Microsoft put 5 different categories of tools and solutions under the Cortana umbrella. In the first post we discussed about the “Information Management” part, in this post we focus on “Big data stores”.
There are two products under the Big Data stores: Data Lake and SQL Data Warehouse.
Data Lake
According to the information on the site, the Data Lake is all about:
- Store and analyze data of any kind and size.
- Develop faster, debug and optimize smarter.
- Interactively explore patterns in your data.
- No learning curve—use U-SQL, Apache Spark, Hive, HBase, and Storm.
- Managed and supported with an enterprise-grade SLA.
- Dynamically scales to match your business priorities.
- Enterprise-grade security with Azure Active Directory.
- Built on YARN (Apache Hadoop resource mgmt), designed for the cloud.
You can split the Azure Date Lake up in two parts: the analytics part and the actual store, as shown below:
If you look close you can see that this is the “Apache Hadoop” stack Microsoft is offering on Azure with an extra twist such as U-SQL…
U-SQL?
U-SQL is a language to query large data. Data that is not necessarily in a traditional relational database (RDBMS) but that can come from unstructured data sources. It is a kind of mix between the T-SQL and C#.

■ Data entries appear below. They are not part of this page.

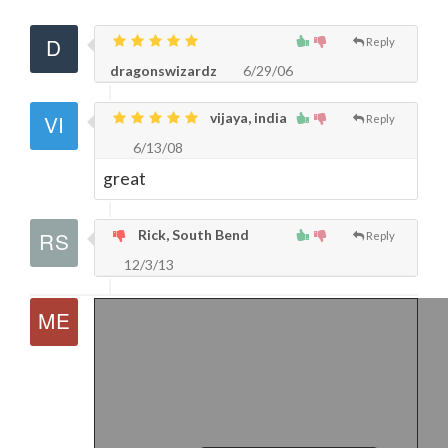
Reply
dragonswizardz
6/29/06
vijaya, india
Reply
6/13/08
great
Rick, South Bend
Reply
12/3/13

It executes the queries in batches, so for small recordset it won’t be the quickest system. U-SQL excels in querying large data sets where it can process billions of rows in a short timeframe. We wont go into detail here, there is a good introduction on the Azure site. Microsoft is positioning this language as a low-entry into the large data set manipulation languages such as Hive:
Taking the issues of both SQL-based and procedural languages into account, we designed U-SQL from the ground-up as an evolution of the declarative SQL language with native extensibility through user code written in C#. This unifies both paradigms, unifies structured, unstructured, and remote data processing, unifies the declarative and custom imperative coding experience, and unifies the experience around extending your language capabilities.
We have to see where this is going, but the initial idea is certainly not bad.
SQL Data Warehouse
This offering is centered around providing performance and scalability on demand. From their site:
- Petabyte scale with massively parallel processing.

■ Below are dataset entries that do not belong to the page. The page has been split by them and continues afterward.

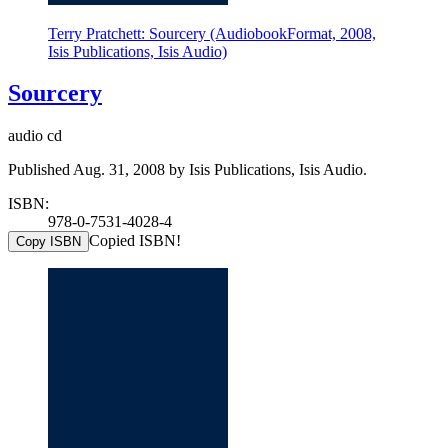
Terry Pratchett: Sourcery (AudiobookFormat, 2008,
Isis Publications, Isis Audio)
Sourcery
audio cd
Published Aug. 31, 2008 by Isis Publications, Isis Audio.
ISBN:
978-0-7531-4028-4
Copied ISBN!
Copy ISBN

- Independent scaling of compute and storage—in seconds
- Transact-SQL queries across relational and non-relational data.
- Full enterprise-class SQL Server experience.

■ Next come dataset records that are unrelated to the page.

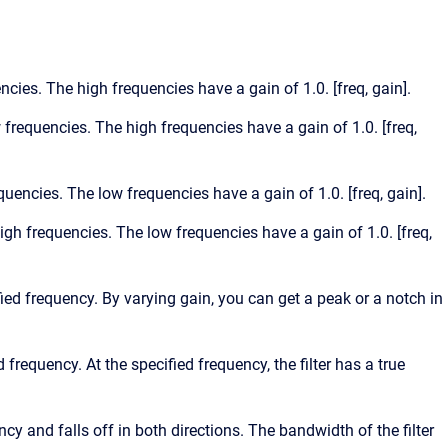
encies. The high frequencies have a gain of 1.0. [freq, gain].
w frequencies. The high frequencies have a gain of 1.0. [freq,
equencies. The low frequencies have a gain of 1.0. [freq, gain].
high frequencies. The low frequencies have a gain of 1.0. [freq,
ified frequency. By varying gain, you can get a peak or a notch in
d frequency. At the specified frequency, the filter has a true
ncy and falls off in both directions. The bandwidth of the filter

- Works seamlessly with Power BI, Machine Learning, HDInsight, and Data Factory.
For more info we refer to the info on their site, but we would like to go a bit deeper into a particular item, namely Polybase.
PolyBase…?
Using PolyBase, leverage Transact-SQL to query seamlessly across both relational data in a relational database and non-relational data in common Hadoop formats. A single Transact-SQL command combines non-relational data from Azure blob storage with relational tables in the data warehouse
What is this PolyBase then? It is a mechanism to use traditional T-SQL to work on data coming from the classic SQL Servers and non-relational data stores such as Hadoop or other Azure Blob storage.
As you can see in the picture above it is technology that is “installed” in SQL Server. The user can transparently query relational and non-relational databases. PolyBase is built into SQL Server 2016 and does not require special software or tools, nor does it require an understanding of Map/Reduce, Hive or other Hadoop-related concepts.
People following the SQLServer world know this “extension” from SQLServer Parallel Data Warehouse (PDW).
PolyBase versus U-SQL
The difference between PolyBase and U-SQL is that PolyBase uses the traditional T-SQL syntax (with some minor schema changes it seems) to work with data from heterogeneous sources, but still running in Microsoft SQLServer.
U-SQL is an SQL language extended with features from C#, making it possible to query non-relational data sources. It runs from the client (Visual Studio) and does not require a SQL Server.
Conclusion
The part under the big data stores can be split up in the Apache stack on Azure on one hand and the SQLServer capabilities on the other hand. There are some interesting “newcomers” such as U-SQL and PolyBase that bridge between the two worlds.
In our next posts we will take a closer look at what the “Machine Learning and advanced analytics” is all about, and we will hopefully do some hands-on experiences.